Or it will be. Someone should write books about it. I imagine there will be some epic poems coming out of what the Weather Channel was calling “Stella.” Apparently, the National Weather Service is not involving themselves in the marketing scheme of naming winter storms, though. They’re sticking to hurricanes for that kind of treatment. I did hear someone call it Stormageddon 2017. Still, it was not the end of the world even if it did nearly suspend Northeast Pennsylvania in time for a few days.
Twenty-six inches of snow fell here in my neighborhood and apparently more in others. I cannot recall a storm quite like this since 1996 or 93. I recall 96 had me standing on my roof, shoveling snow off so as to avoid a cave-in, and then later overloading a sump pump and declaring my basement a disaster area because of the rapid snow melt due to rising temperatures, a quick thaw, and added rain. But they say 93 snow totals were higher.
Ah, memories. We avoided power outages this time. But it did take several days to clean up and get public transportation and parking lots clear again. I can’t remember losing three days of work to a snow storm in my life. Imagine, though how it was back at the beginning of the 20th century, before the days of snow plows and electricity.

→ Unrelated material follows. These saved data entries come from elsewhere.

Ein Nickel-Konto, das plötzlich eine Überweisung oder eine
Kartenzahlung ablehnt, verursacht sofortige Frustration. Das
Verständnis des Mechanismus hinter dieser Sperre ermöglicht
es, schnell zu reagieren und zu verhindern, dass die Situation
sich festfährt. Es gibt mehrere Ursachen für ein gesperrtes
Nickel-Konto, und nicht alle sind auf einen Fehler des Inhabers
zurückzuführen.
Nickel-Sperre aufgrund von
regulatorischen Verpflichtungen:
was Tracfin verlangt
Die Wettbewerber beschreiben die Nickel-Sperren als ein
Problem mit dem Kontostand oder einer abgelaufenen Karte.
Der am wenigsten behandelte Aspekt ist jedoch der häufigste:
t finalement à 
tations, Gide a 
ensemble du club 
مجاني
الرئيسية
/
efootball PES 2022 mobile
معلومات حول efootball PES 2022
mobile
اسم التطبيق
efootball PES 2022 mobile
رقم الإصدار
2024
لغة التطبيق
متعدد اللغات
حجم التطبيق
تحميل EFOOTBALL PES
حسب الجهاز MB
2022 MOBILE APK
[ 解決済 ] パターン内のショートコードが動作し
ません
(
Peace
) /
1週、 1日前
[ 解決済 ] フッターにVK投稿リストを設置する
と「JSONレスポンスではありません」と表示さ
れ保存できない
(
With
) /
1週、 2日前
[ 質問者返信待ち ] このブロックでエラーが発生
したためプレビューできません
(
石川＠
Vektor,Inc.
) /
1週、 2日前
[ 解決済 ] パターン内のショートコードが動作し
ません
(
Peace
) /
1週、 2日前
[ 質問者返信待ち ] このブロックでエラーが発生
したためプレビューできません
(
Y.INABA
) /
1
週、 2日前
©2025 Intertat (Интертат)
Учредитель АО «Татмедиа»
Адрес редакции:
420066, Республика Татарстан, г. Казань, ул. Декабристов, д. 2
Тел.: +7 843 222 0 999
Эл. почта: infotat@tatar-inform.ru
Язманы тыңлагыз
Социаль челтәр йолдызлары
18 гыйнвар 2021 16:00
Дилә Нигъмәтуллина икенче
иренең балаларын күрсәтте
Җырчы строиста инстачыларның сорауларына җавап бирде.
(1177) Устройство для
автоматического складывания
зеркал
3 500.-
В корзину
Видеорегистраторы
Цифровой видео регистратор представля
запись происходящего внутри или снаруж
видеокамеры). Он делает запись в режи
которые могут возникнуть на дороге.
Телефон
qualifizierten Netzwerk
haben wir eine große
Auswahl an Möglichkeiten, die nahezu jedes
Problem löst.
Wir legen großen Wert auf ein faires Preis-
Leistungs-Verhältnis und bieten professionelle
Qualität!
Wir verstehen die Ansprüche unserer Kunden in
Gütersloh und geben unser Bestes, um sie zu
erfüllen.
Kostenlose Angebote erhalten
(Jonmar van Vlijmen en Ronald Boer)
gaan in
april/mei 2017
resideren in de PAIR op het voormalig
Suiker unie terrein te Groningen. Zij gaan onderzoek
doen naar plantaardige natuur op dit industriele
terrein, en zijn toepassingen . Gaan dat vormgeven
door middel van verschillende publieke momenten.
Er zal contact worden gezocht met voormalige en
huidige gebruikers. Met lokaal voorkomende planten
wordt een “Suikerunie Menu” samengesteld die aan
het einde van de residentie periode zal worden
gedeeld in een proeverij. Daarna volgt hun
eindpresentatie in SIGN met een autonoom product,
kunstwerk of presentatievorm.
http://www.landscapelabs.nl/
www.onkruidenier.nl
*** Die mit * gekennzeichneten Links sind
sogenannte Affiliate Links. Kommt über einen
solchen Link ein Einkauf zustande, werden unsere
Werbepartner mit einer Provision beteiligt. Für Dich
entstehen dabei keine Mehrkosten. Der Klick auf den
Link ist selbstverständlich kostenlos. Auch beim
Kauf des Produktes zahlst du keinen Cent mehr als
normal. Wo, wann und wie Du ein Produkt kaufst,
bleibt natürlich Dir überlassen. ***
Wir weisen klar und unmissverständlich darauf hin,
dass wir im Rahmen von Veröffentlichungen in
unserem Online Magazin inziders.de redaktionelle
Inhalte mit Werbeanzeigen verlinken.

My friend Brian Fanelli shared a poem on Facebook that I had forgotten all about. It was one of Robert Frost’s personification-of-nature pieces that got me thinking that Frost might have had some influence on the poetry of young William Stafford. I’ll include below, the poem “Storm Fear” as read and introduced by Robert Frost’s daughter Leslie. But first, some visuals of what we’ve experienced the last few days, just to set the mood. You can check out a couple of Instagram videos here and here.
We started on Friday, March the 10th with just a small storm that was a prelude for what was to come late Monday night and keep us under its thumb for most of the week. Don’t get me wrong, despite the worry of giving myself a heart attack from shoveling out a plowed-in car, part of me enjoyed the trip back to childhood. We had food in the house and despite the kind of primal fears such impending storms evoke, as illustrated in Frost’s poem, in reality, we knew that we had neighbors close by and would not be cut off from civilization for long.